Poverty is the root cause of child labor in India. Because of the overwhelming poverty in the country the menace of child labor is increasing. Indian Constitution provides free and compulsory education for all children till the age of 14 years. Keeping in mind the escalating number of child labors in India and with the hope of eliminating the same, the Indian Government has enacted two acts – The Bonded Labor System Abolition Act 1976 and the Child Labor Regulation Act 1986. However, child labor is far from being eliminated from the country. Child labor is a grave and widespread setback which needed to be tackled as soon as possible.

 

Poverty is the root cause of child labor in India

It is a common sight to see underage children toiling in carpet making factories, glass blowing units, collecting fees in parking lots, sorting recyclables, picking crops, selling vegetables, working as vendors as well as working in small roadside restaurants and also making risky fireworks with the hands which should instead be holding pen and paper in school. According to various data there are approximately 50 million child laborers in India sweating day and night to earn income for their family.

 

As much as poverty is the root cause of child labor in India so also it has also been found that debt bondage of the parents at times push the children to work in factories to financially support their families. Work recruiters frequently employ the children from poverty stricken areas because they know that these children and their parents will readily agree to allow their children to work and earn for them. Another saddening fact is that, these children are paid scantily compared to their labor.

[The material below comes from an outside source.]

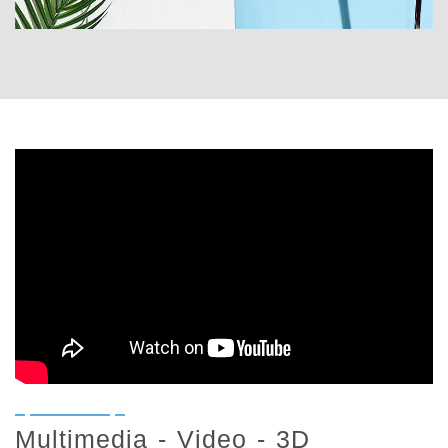
Multimedia - Video - 3D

Even though they work for lengthy period in unhygienic conditions they are paid less and their families depend on them for livelihood.

 

The Government of India has implemented The National Child Labor Project Scheme for the abolition of child labor in India. It has been implemented into 250 districts and 20 states of the country where the children who are employed in unsafe occupation are taken away to special schools. Once in special schools, education, nutrition, vocational training and healthcare facilities are made available for them. Once they have completed the course in the special schools they are then shifted to the mainstream educational system.